Becher im Oldenburg-Design

Foto: Stadt Oldenburg
Mehrwegbecher, Foto: Stadt Oldenburg

Die ersten Becher werden neben den positiven Umwelteffekten auch noch gut aussehen: Die Stadt Oldenburg hat bei der Firma RECUP », die die Mehrwegbecher anbietet, ein Oldenburg-Design in Auftrag gegeben und stellt den ersten fünf Betrieben, die sich für eine Umstellung entschieden haben, je 200 Becher mit der Silhouette von Oldenburg kostenlos zur Verfügung. Freundlicherweise hatte die Firma Freimann Werbung die Grundlage für das Oldenburg-Design zur kostenlosen Nutzung zur Verfügung gestellt.

Mitstreiter gesucht

Foto: Stadt Oldenburg
Mehrwegbecher, Foto: Stadt Oldenburg

Der Umstieg dieser Betriebe soll aber erst der Anfang sein. Weitere Betriebe, die ebenfalls Getränke zum Mitnehmen anbieten, sind herzlich eingeladen, sich ebenfalls diesem sinnvollen Mehrwegsystem anzuschließen. Je mehr Stellen es gibt, die diesen Mehrwegbecher anbieten und auch wieder zurücknehmen, umso komfortabler für die Kunden. Und das, was einfach und komfortabel ist, wird auch gut angenommen.

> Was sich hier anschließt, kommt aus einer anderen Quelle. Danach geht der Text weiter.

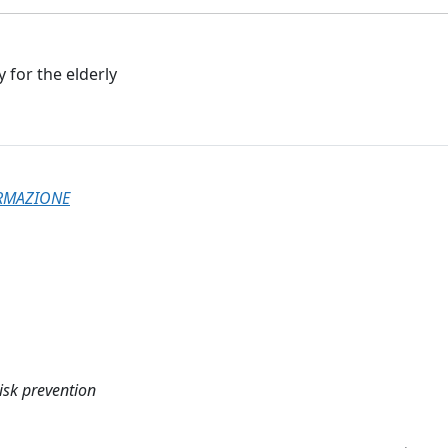
 for the elderly
ORMAZIONE
isk prevention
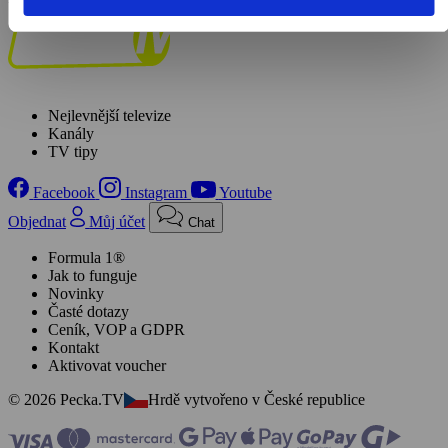
Nejlevnější televize
Kanály
TV tipy
Facebook
Instagram
Youtube
Objednat
Můj účet
Chat
Formula 1®
Jak to funguje
Novinky
Časté dotazy
Ceník, VOP a GDPR
Kontakt
Aktivovat voucher
© 2026 Pecka.TV
Hrdě vytvořeno v České republice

Wenn Sie also Interesse an einem Umstieg auf ein Mehrwegbechersystem haben, können Sie sich gern an das Agenda-Büro unter 235-3246 oder agenda21(at)stadt-oldenburg.de » oder direkt an die Firma RECUP (www.recup.de ») wenden. Dort erhalten Sie alle wichtigen Informationen zu diesem Thema.

Rückblick

Foto: Karola Braun-Wanke, Projekt SUSTAIN IT
Berg von Einwegbechern, Foto: Karola Braun-Wanke, Projekt SUSTAIN IT

Mehrweg statt Einweg.

Laut der Deutschen Umwelthilfe werden pro Jahr in Deutschland 2,8 Milliarden Einwegbecher verbraucht. Diese Becher sind Ressourcenfresser, weil sie nach ihrer einmaligen Nutzung bereits zu Abfall werden.

Das Foto der Stapel mit Einwegbechern rechts stammt aus einem Kunstprojekt der Freien Universität Berlin, das sich auch schon mit dieser Thematik beschäftigt haben. Auf der Internetseite » der FU Berlin finden Sie weitere Informationen hierzu.  

Foto: einmannhans/Pixabay
Einwegbecher, Foto: einmannhans/Pixabay

Am 30. März 2017 wurden im Technischen Rathaus drei unterschiedliche Mehrwegbecher und die dazugehörigen Systeme vorgestellt. Allen gemeinsam ist die Bestrebung, die Flut an Einwegbechern für den so beliebten „Coffee to go“ zu verringern und damit einen aktiven Beitrag zur Abfallvermeidung und zum Umweltschutz zu leisten.

An der Veranstaltung haben Vertreterinnen und Vertreter von Bäckereien, Cafés, Coffee-Shops und Fast-Food-Geschäften teilgenommen, die in Zukunft gern auf Einwegbecher verzichten möchten.

Einige Anbieter von „Coffee to go“ bieten ihren Kunden bereits jetzt an, mitgebrachte Becher wieder neu zu befüllen. Teilweise wird dafür sogar ein Rabatt gewährt. Insgesamt wäre jedoch ein flächendeckendes System in Oldenburg, an dem sich möglichst viele Betriebe beteiligen, das bequemste und nachhaltigste Angebot für die Verbraucherinnen und Verbraucher.

Foto: Stadt Oldenburg
Verschiedene Mehrwegbecher, Foto: Stadt Oldenburg

Im Rahmen der Veranstaltung wurden in drei Präsentationen Becher und die dazugehörigen Mehrwegsysteme vorgestellt. Der Becher wird mehrmals benutzt! Damit spart er enorme Mengen Ressourcen und Abfall ein.

Vorgestellt haben die Firma BODUM und Dallmayr ihren „Joy-Cup“.

Das Start-Up-Unternehmen „reCup“ hatte zwei Modelle dabei. Hier finden Sie ausführliche Informationen » zum Becher und dem System.

Der dritte Becher stammt aus Göttingen, von der BBS II. Dort wurde der „Fair Cup“ von Berufsschülern entwickelt. Eine genauere Darstellung » gibt es im Internet.